Atelier d’écritures poétiques

Un jour dans la campagne au Japon, sous les rayons ardents du soleil levant, le Fuji-Yama à la collerette enneigée pensait  avec tendresse à sa vie, ému devant les cerisiers rose en fleurs qui lui offraient une nouvelle vie

Devant cette promesse de l’aube, les grues amoureuses préparaient le nid de leurs petits qui allaient naître

Un couple de mésanges affairé volait au-dessus des branches fournies et fraîches dans cette matinée de printemps joyeuse. Ils repérèrent un arbre, un  chêne majestueux, dont l’équilibre appelait toute la sagesse du monde. Le parfum des fleurs fuchsia embaumait la campagne et les chants des mésanges tourbillonnaient dans le ciel comme pour donner un concert suave aux feuilles à naître, à la vie qui dansait après un hiver rigoureux mais qui n’était déjà plus qu’un lointain souvenir…
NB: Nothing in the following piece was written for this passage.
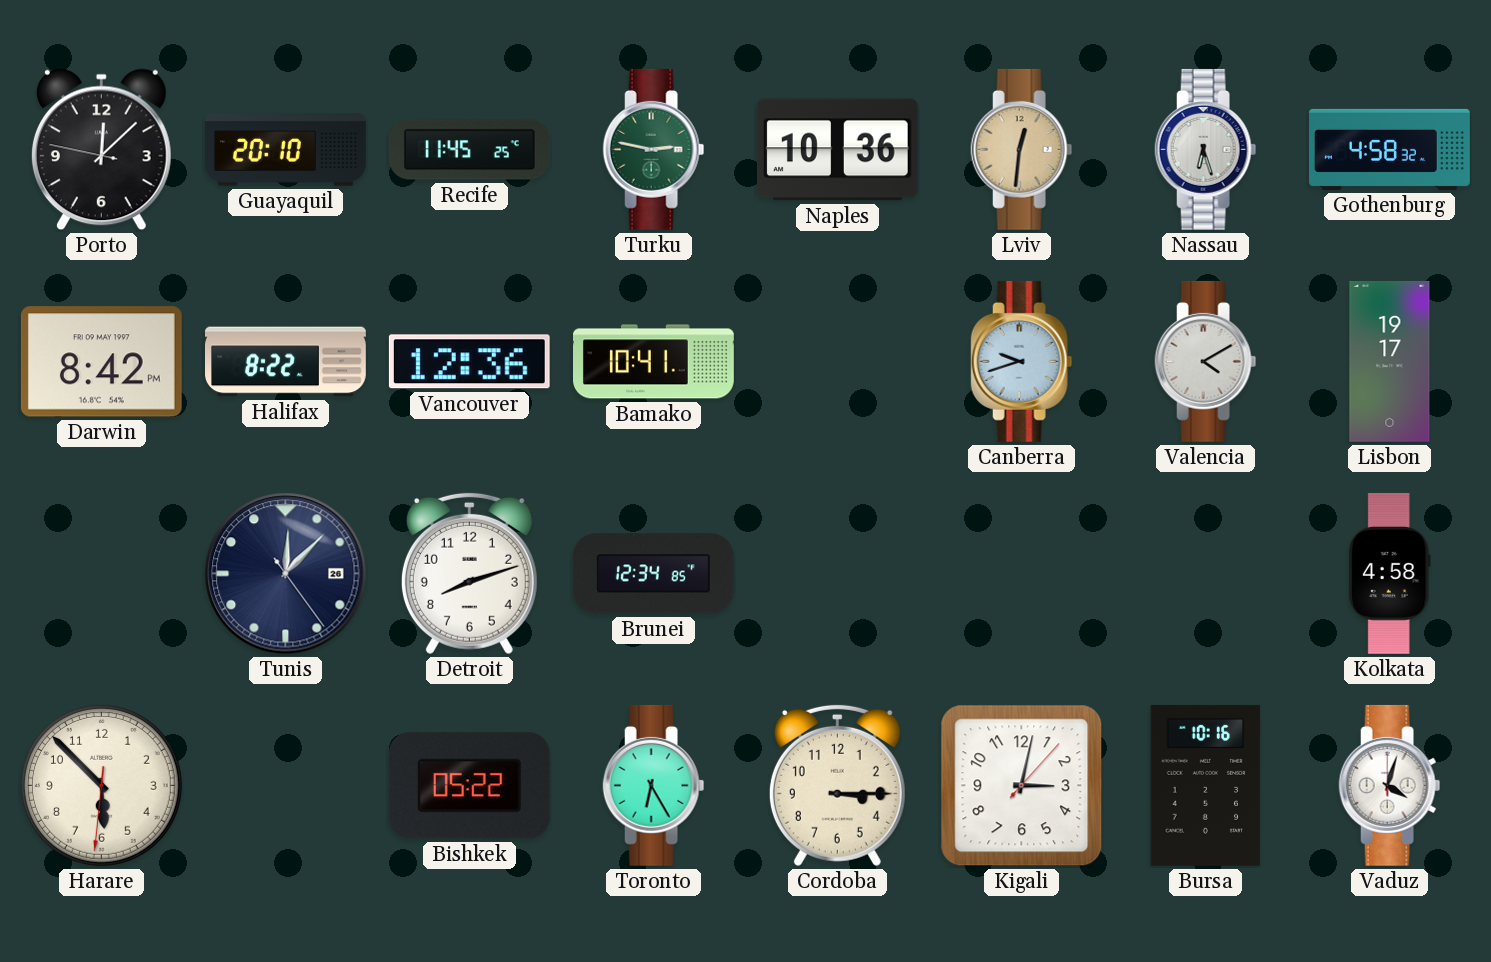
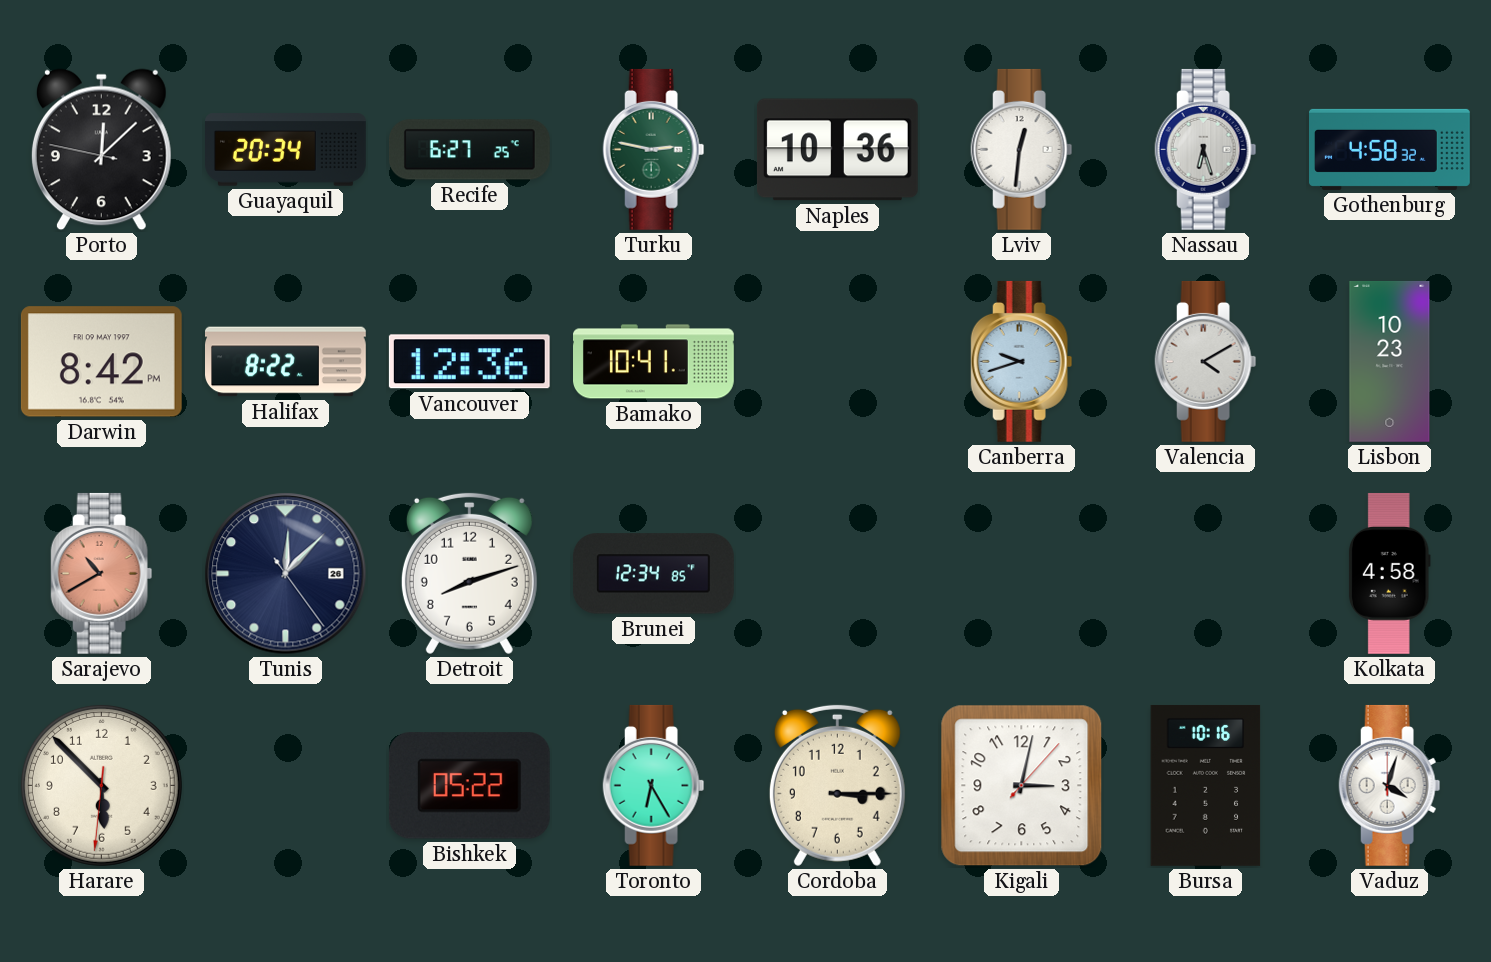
Guayaquil: 20:10 -> 20:34
Recife: 11:45 -> 6:27
Lviv dial: champagne -> white
Lisbon: 19:17 -> 10:23
Sarajevo: none -> 10:40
Le Fuji-Yama voulu se confier aux mésanges, lui aui avait tant vécu  témoin de toutes les tumultueuses anciennes vies des hommes, de leurs combats, de leurs souffrances, de toutes les injustices qu’ils avaient affrontés et dont ils voulaient se libérer pour renaître à la pureté du souffle dans un monde devenu lumière et harmonie.
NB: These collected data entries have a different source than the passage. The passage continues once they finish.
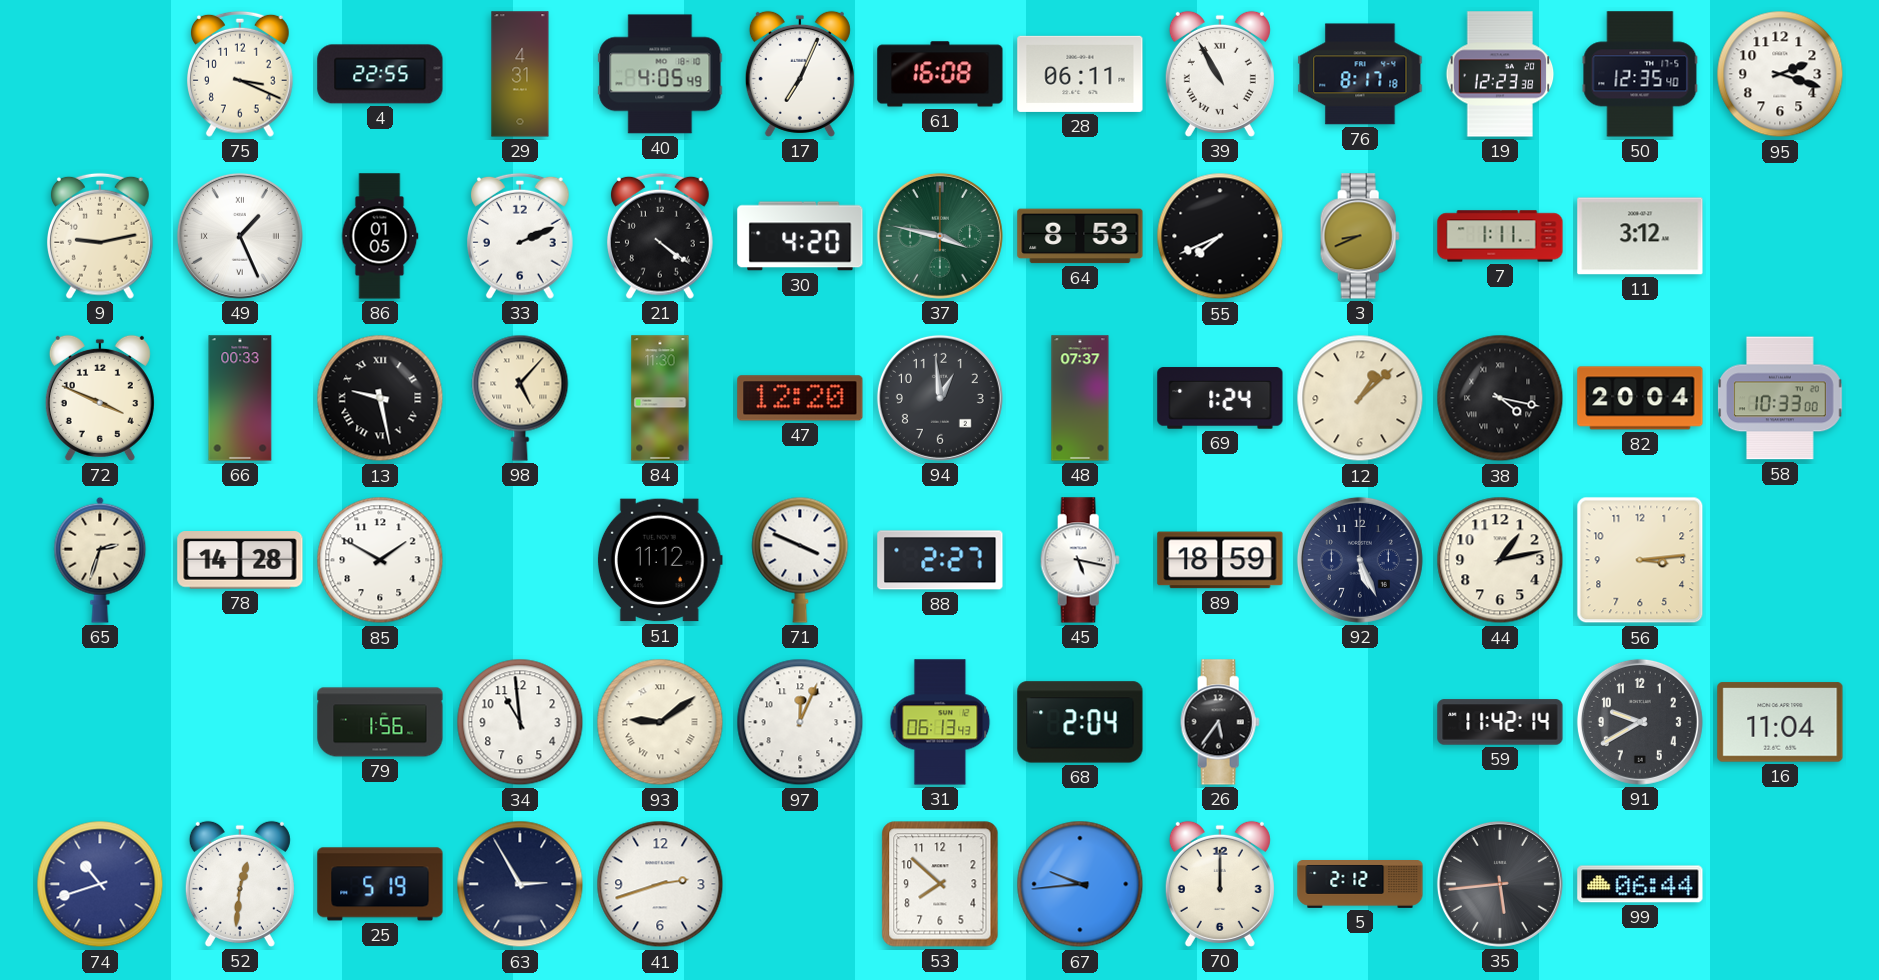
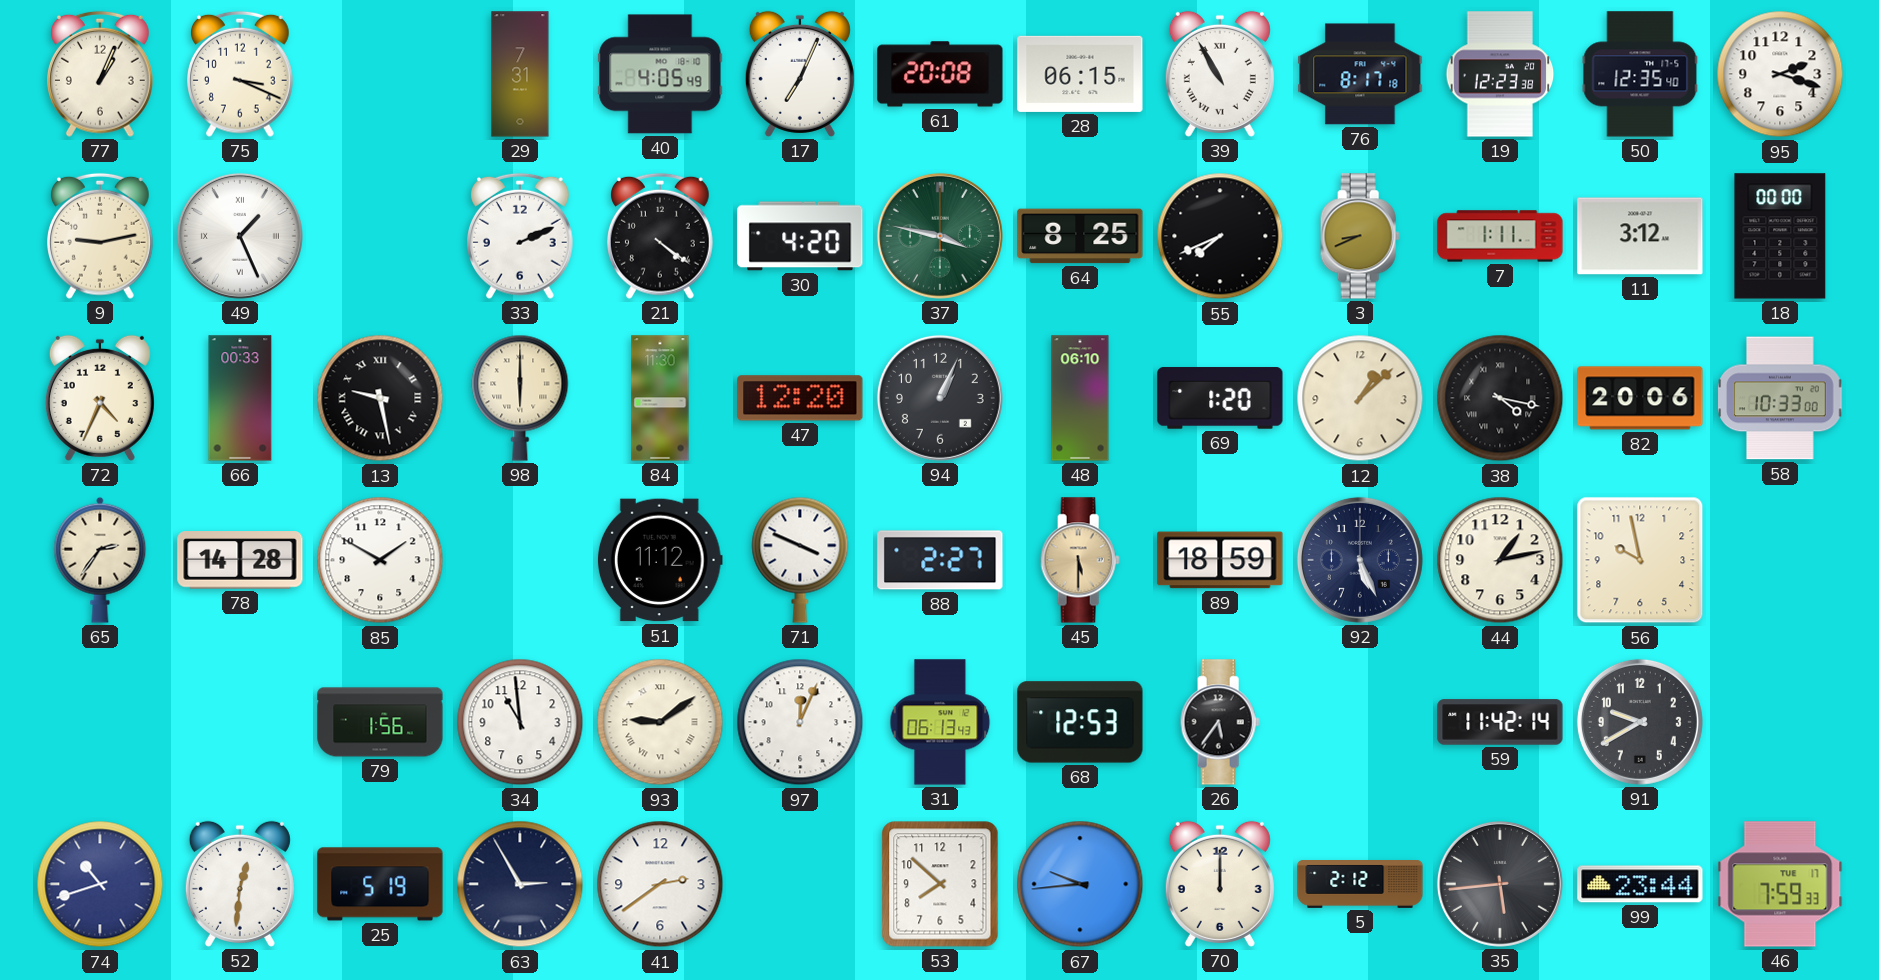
77: none -> 1:04
4: 22:55 -> none
29: 4:31 -> 7:31
61: 16:08 -> 20:08
28: 06:11 -> 06:15
86: 01:05 -> none
64: 8:53 -> 8:25
18: none -> 00:00
72: 3:49 -> 4:34
98: 5:07 -> 6:00
94: 12:59 -> 1:04
48: 07:37 -> 06:10
69: 1:24 -> 1:20
82: 20:04 -> 20:06
65: 2:33 -> 2:36
45: 5:17 -> 5:30
45 dial: white -> champagne
56: 3:14 -> 9:58
68: 2:04 -> 12:53
16: 11:04 -> none
41: 2:42 -> 2:39
99: 06:44 -> 23:44
46: none -> 7:59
Il se dirigea vers le chêne et l’entoura de ses bras  en posant sa joue sur son écorce tiède et rassurante. Personne ne pourrait l’entendre et ainsi il pourrait se confier, se libérer  enfin de tous ces mots qui pesaient si lourds dans sa tête au point qu’ils revenaient souvent dans ses conversations avec les nuages qui le réprimandaient car cela les affectaient à tel point qu’ils faisaient naître la pluie qui contaminait les sols de chagrin, faisant pousser des graines de violence absorbée de ce tumultueux orage que le Fuji lâchait à chaque fois qu’il parlait de ses mémoires de samouraïC’était de justice dont il avait besoin et il savait que le chêne la rendrait comme à son accoutumée.

Fuji était tout excité : « Chêne écoute ce que je viens d’apprendre sur ton peuple d’arbres !

-S’il te plait calme toi avant de parler, répondit le Chêne et demande-toi si ce que tu vas me dire passera trois tamis

-Quels tamis ?

-Ce que tu vas me dire au sujet des arbres, demande-toi : est-ce vrai ?

-Je n’en sais rien, répondit Fuji, j’en ai seulement entendu parler

-Donc , tu ne sais pas, pour sûr, si c’est vrai ou non

-Non , je ne sais pas, répondit Fuji

Le Chêne sourit :

-Posons maintenant la deuxième question : ce que tu vas me dire est-il bon ?

-Non, au contraire …

-Donc tu désires me dire quelque chose de mauvais au sujet des arbres sans être certain que ce soit vrai ?

Fuji commence à être un peu embarrassé..

-Néanmoins, ta nouvelle pourrait passer le troisième test : ce que tu vas me dire va-t-il être utile ?

Fuji secoua la tête et de la neige tomba aux pieds du chêne

-Donc, conclut le Chêne, si ce que tu vas me dire n’est ni vrai, ni bon, ni utile, alors pourquoi me le dire ?

Contrôle ta parole, évalue sa véracité, sa bonté et son utilité. Ce dernier prononça les mots les plus doux, les plus rassurants que le Fuji n’ait jamais entendu : » tu n’as plus besoin de revenir sur le passé ma montagne préférée, tu es vivant ici et maintenant et la justice du ciel a fait son travail  « va vis et deviens mon fils… »

On ne sait pas combien de temps le Fuji resta accolé au tronc bienveillant du Chêne mais on sait que depuis à chaque fois que le Fuji avait besoin de revenir à son passé, il repensait à ce procès dont il était sorti vainqueur…Il avait appris à  modérer ses effusions, l’intonation de sa voix pour ne pas réveiller les bébés mésanges  et pour ne pas que des graines de violence naissent de cette énergie ravivée.